Activists on both sides of the issue say African Americans are apprehensive about discussing options in the face of terminal illness.

“End of life is not a discussion in my community that people want to have. Period,” said Donna Smith, an African American organizer for Compassion and Choices. “It’s almost as if talking about it will hasten it.”

Compassion and Choices has been trying to sway black residents in the District by enlisting volunteers in all eight wards to hold house parties to discuss the legislation and by recruiting Silva, a black physician, and James Jones, a bioethicist, to assure that no one would be coerced into an early death.

At one outreach event Monday at the predominantly black Faith United Church of Christ in the Michigan Park neighborhood, only three congregants showed up.

Across the country, some of the most high-profile representatives of the right-to-die movement have been white, including the terminally ill California woman Brittany Maynard who publicized her decision to end her life on widely viewed YouTube videos and in national media appearances.

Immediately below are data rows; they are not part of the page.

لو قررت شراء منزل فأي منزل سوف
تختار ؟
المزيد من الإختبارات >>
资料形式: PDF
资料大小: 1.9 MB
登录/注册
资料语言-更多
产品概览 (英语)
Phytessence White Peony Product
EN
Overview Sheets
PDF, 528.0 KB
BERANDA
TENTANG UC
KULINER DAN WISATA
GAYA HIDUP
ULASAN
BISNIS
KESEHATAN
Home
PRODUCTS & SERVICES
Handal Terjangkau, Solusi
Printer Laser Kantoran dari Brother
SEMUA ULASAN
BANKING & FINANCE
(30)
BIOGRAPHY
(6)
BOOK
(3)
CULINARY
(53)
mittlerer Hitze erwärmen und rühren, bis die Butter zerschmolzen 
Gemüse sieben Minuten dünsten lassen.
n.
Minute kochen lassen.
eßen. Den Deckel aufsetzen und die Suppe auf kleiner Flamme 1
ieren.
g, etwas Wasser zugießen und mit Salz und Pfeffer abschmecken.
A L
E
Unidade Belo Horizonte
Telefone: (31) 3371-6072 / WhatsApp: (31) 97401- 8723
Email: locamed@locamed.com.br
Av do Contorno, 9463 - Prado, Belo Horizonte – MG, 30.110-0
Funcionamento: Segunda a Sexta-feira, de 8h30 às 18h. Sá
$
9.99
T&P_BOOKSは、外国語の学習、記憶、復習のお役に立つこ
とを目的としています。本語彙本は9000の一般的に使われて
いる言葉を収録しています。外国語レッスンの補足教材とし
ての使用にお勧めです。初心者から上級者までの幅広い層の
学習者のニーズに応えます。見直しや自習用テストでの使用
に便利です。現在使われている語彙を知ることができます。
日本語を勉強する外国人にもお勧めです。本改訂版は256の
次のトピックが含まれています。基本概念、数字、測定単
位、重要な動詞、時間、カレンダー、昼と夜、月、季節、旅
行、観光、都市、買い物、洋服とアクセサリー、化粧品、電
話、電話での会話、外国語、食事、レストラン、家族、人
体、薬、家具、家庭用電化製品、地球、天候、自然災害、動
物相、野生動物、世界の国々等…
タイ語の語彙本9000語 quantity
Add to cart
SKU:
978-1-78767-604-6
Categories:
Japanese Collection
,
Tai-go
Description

Most of the demonstrators at a recent rally outside the D.C. Council building for the “Death with Dignity” legislation were white.

“They are not people who look me,” said Leona Redmond, a 64-year-old longtime District community activist who has been organizing other African American seniors against the legislation.

She’s concerned that low-income black senior citizens may be steered to an early death. When she hears politicians discussing end-of-life care, she fears they are mainly concerned with reducing government health-care costs. And she notes that African Americans are less likely to be able to afford expensive treatment when faced with a terminal prognosis.

“Because of Jim Crow laws . . . we didn’t have the opportunity to have the same jobs to have the same insurance, the same retirement benefits,” said Redmond, who lives in senior citizen housing in the Northeast Washington neighborhood of Fort Lincoln. “It’s really aimed at old black people. It really is.”

Aid-in-dying advocates say fears about coercion haven’t been realized in states that have the laws.

In fact, just one African American has chosen to exercise the provisions of the law in Oregon, which became the first state in the country with such a law in 1997.

Similar legislation has failed in at least 20 other states in recent years — including Maryland, where it encountered opposition from the state's large black and Catholic communities.

Right-to-die advocates say passage in the District, especially after their California victory last year, would help break a key racial barrier in their national campaign.

“We need to show that this just isn’t a ‘white’ issue,” said Smith, the Compassion and Choices organizer. “This issue is for everyone whose facing unbearable suffering at the end of life.”

Emily Guskin contributed to this report.

Due to an editing error, an earlier version of this story said the American Medical Association, which has formally opposed such measures since 1993, has said it will consider taking a “neutral” position in 2017. The AMA has no such plans, a spokesman said.